→ Data extract:
########

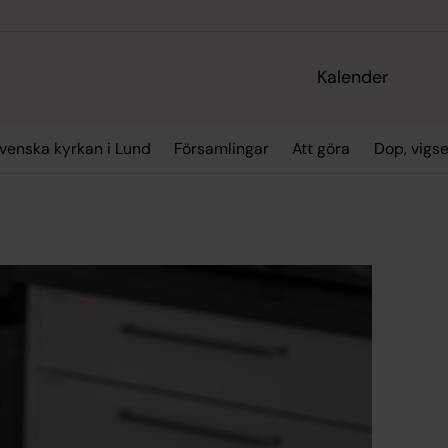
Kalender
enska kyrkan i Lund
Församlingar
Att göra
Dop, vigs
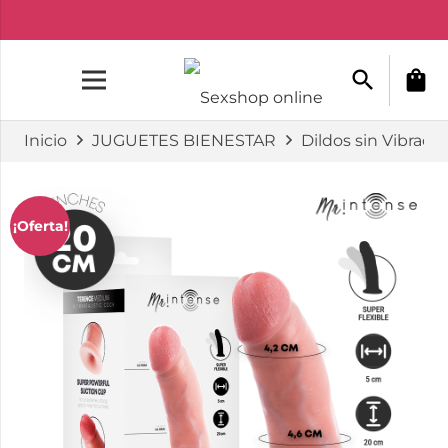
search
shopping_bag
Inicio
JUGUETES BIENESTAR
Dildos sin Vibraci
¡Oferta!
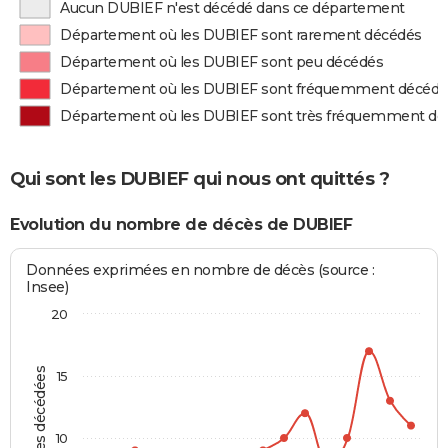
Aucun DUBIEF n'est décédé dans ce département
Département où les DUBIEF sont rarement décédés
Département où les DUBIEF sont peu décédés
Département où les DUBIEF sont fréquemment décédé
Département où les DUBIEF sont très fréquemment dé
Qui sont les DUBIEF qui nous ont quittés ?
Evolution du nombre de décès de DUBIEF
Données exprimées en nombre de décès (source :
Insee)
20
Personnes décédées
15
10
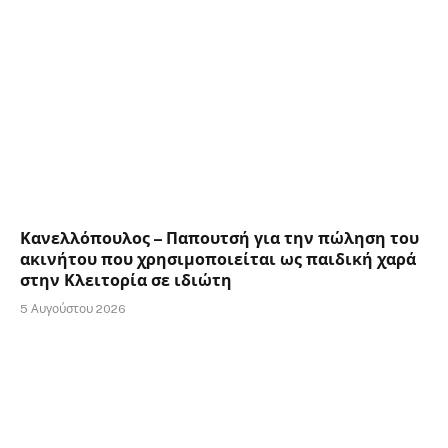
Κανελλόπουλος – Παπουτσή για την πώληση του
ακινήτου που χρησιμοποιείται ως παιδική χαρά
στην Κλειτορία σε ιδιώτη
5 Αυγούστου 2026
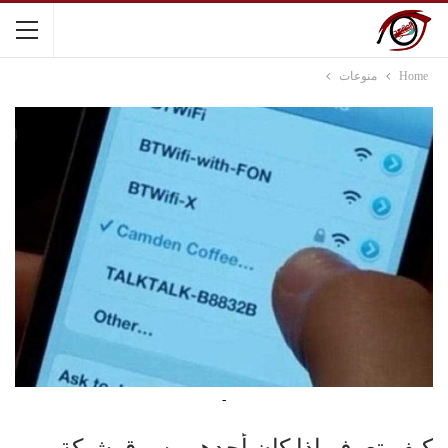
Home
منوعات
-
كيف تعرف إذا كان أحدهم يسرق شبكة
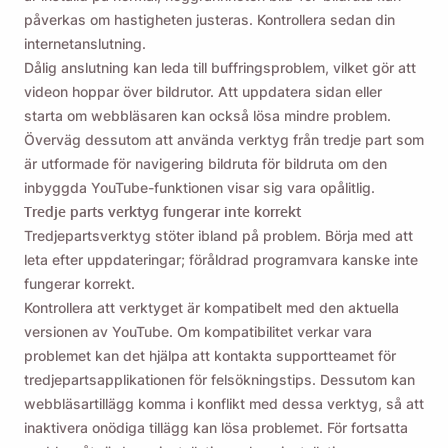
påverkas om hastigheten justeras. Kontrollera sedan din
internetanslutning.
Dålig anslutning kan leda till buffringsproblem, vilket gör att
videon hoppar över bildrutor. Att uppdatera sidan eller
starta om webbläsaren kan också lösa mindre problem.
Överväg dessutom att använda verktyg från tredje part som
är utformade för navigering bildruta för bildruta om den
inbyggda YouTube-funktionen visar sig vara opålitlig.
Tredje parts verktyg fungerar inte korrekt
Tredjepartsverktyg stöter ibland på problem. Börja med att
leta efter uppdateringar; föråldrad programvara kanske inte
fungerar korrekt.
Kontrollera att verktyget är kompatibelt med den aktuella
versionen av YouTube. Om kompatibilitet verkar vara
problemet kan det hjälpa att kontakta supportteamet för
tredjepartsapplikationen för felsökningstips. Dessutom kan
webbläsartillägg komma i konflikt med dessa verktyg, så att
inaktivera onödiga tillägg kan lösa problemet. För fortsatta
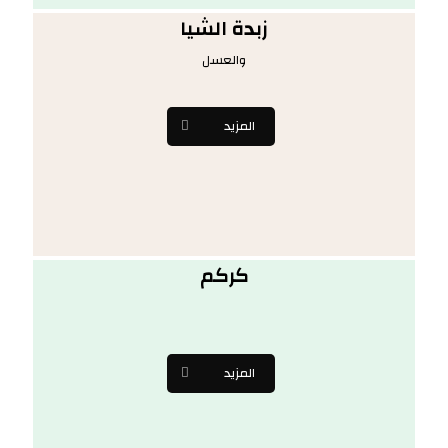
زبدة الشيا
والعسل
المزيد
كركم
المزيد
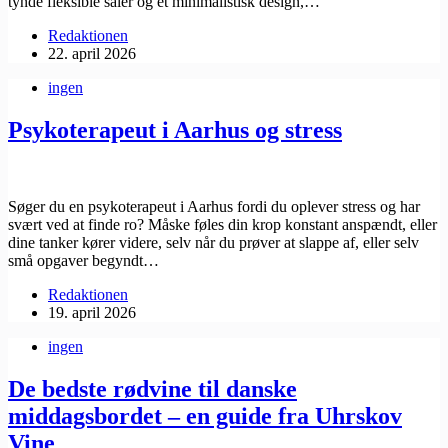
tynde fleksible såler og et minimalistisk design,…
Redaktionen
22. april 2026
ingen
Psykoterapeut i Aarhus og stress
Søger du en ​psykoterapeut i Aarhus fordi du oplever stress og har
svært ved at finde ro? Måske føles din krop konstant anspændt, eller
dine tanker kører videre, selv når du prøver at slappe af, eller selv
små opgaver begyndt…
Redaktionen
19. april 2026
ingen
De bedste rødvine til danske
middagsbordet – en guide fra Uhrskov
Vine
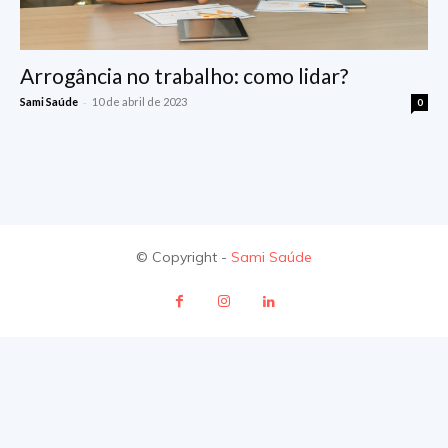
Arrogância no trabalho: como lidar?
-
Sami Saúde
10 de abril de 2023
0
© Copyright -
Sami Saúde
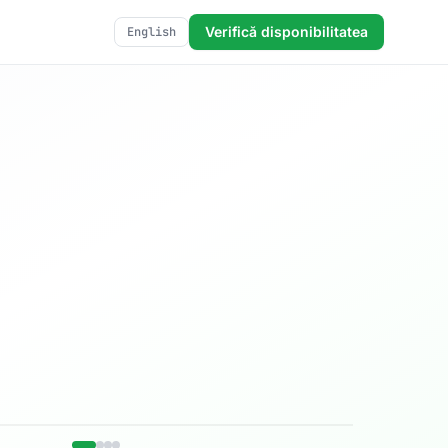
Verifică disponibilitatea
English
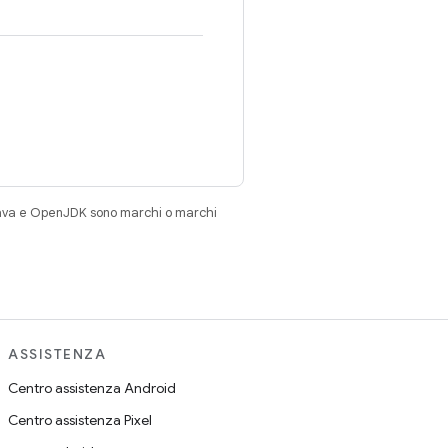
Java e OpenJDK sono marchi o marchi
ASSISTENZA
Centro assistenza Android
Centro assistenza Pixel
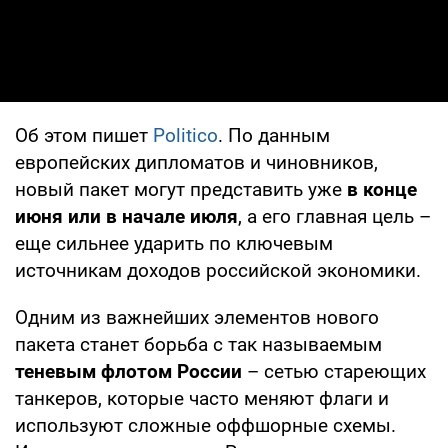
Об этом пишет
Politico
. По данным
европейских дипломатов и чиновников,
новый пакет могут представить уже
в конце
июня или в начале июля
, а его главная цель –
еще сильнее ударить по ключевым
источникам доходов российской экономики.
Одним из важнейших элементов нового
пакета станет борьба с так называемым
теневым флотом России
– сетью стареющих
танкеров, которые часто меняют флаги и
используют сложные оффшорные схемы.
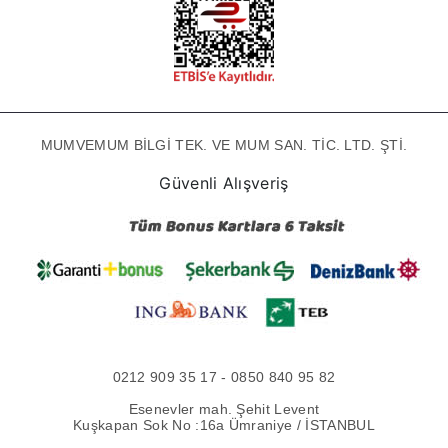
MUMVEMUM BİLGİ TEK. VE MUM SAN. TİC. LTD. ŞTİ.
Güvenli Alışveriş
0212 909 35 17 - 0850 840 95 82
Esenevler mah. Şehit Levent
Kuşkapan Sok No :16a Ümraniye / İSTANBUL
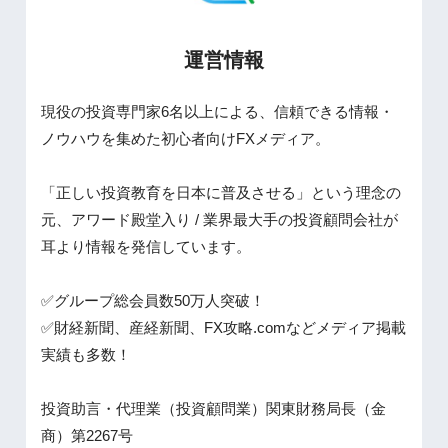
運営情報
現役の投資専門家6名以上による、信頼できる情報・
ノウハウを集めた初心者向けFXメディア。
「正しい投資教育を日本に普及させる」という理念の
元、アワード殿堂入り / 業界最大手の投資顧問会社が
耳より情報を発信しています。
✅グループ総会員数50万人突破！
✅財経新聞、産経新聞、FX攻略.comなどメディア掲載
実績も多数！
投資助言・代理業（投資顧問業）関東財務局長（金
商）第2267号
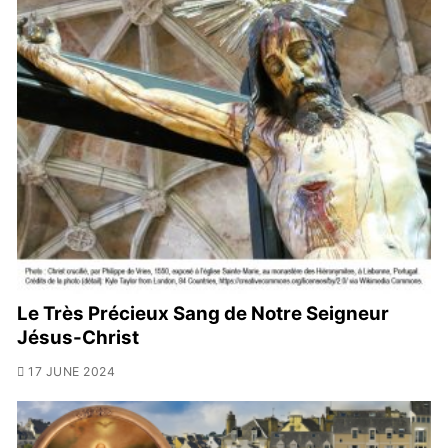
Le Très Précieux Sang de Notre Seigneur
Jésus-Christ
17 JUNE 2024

########

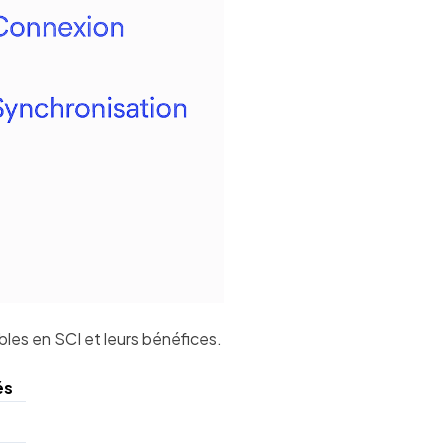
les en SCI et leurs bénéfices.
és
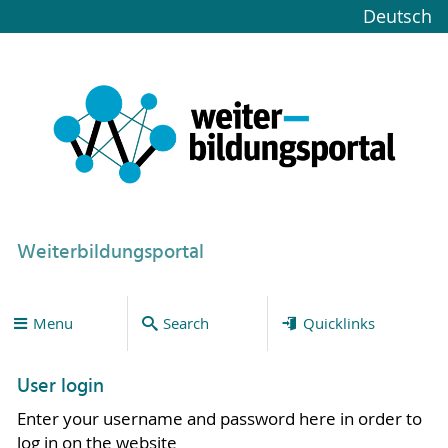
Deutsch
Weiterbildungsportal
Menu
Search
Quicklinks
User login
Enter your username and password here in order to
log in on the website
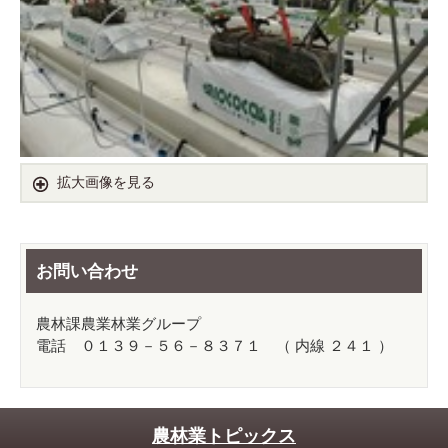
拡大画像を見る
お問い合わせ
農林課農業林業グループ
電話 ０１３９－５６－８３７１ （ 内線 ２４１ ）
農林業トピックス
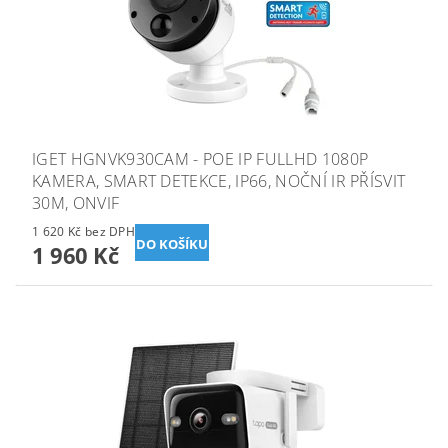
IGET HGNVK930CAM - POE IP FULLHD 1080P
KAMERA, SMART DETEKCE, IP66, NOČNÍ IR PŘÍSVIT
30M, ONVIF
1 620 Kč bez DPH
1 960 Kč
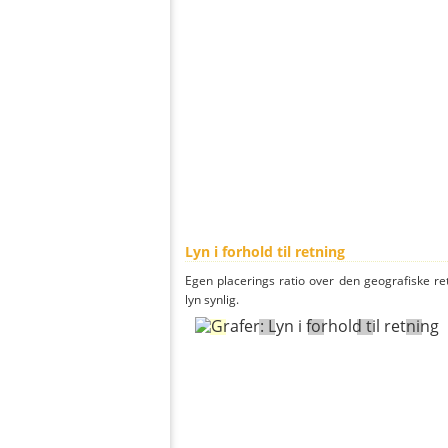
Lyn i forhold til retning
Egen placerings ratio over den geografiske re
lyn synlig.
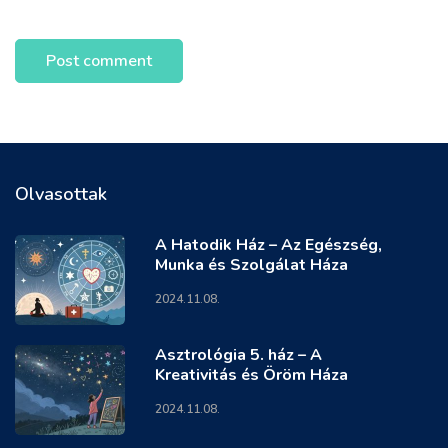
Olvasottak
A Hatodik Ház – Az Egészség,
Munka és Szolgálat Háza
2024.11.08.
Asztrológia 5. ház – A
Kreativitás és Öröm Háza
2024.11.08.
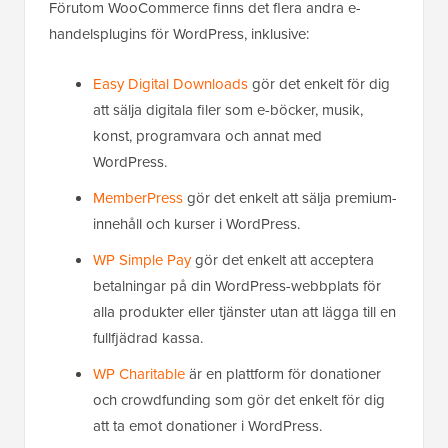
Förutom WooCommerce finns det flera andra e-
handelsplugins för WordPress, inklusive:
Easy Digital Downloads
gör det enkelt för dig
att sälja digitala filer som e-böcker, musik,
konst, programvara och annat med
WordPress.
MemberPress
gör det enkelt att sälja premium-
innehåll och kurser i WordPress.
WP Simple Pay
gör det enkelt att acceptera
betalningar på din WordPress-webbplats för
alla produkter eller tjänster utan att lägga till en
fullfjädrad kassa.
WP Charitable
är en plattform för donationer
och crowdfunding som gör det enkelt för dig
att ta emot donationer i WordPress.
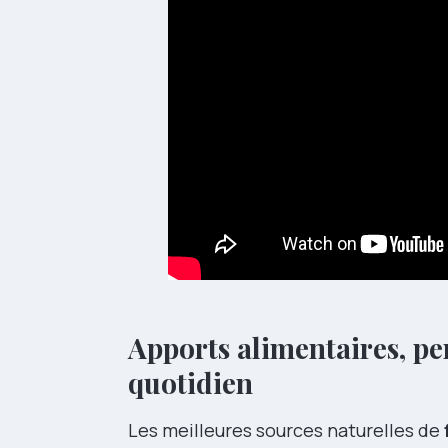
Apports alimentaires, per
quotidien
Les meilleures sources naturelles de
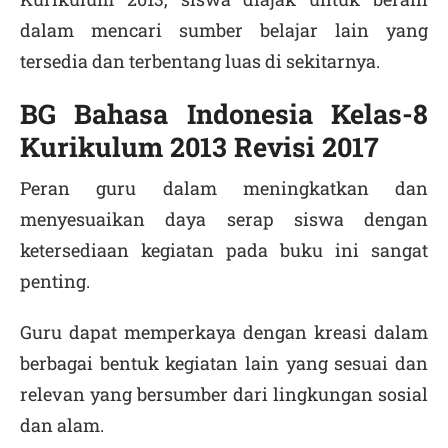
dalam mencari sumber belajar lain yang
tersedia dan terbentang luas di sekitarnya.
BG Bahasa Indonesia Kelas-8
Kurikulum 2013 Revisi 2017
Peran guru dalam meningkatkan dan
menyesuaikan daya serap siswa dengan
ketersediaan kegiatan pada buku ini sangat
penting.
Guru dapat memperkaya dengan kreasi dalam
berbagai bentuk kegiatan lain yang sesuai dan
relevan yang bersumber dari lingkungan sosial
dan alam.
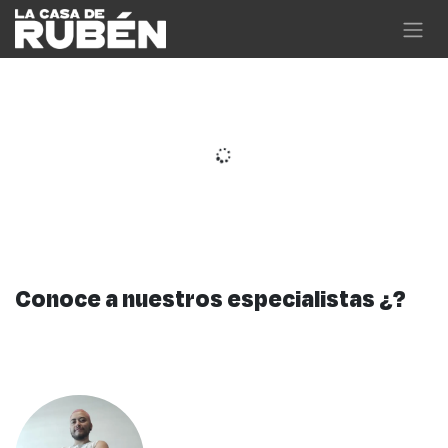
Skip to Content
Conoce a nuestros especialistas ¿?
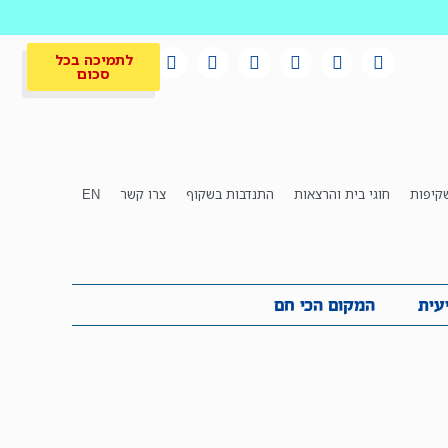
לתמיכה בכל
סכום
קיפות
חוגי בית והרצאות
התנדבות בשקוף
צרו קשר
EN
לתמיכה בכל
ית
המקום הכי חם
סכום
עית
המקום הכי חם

########

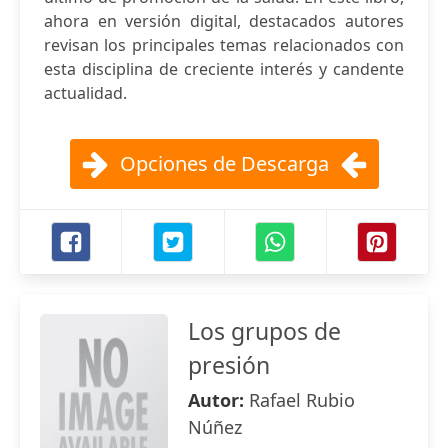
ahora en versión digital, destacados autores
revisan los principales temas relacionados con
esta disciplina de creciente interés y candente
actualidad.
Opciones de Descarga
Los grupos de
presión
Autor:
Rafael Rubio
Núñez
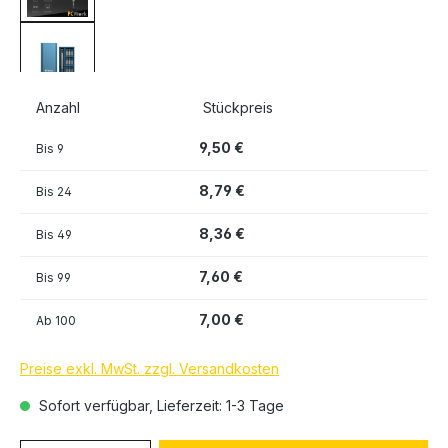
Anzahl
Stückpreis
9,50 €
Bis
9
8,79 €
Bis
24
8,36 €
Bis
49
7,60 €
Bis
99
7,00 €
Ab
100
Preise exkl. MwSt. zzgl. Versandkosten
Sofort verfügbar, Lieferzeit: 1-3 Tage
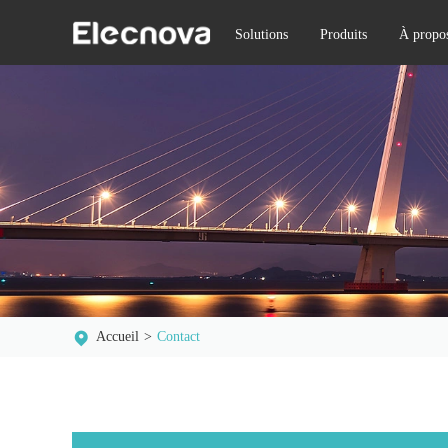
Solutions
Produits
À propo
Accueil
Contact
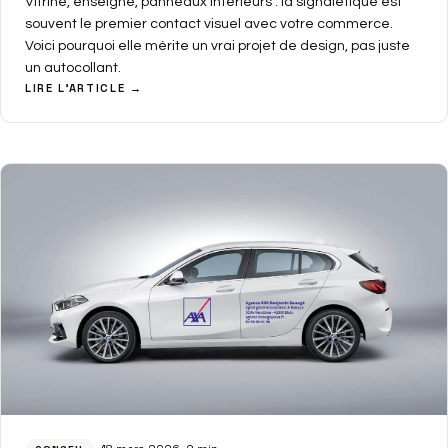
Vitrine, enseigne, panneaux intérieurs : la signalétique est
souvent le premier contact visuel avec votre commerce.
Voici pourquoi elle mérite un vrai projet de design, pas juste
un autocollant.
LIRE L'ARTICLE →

########

Within the entries above, how many lines include the word "enkelt"? Respond with the number only.

→ Response to the task:
4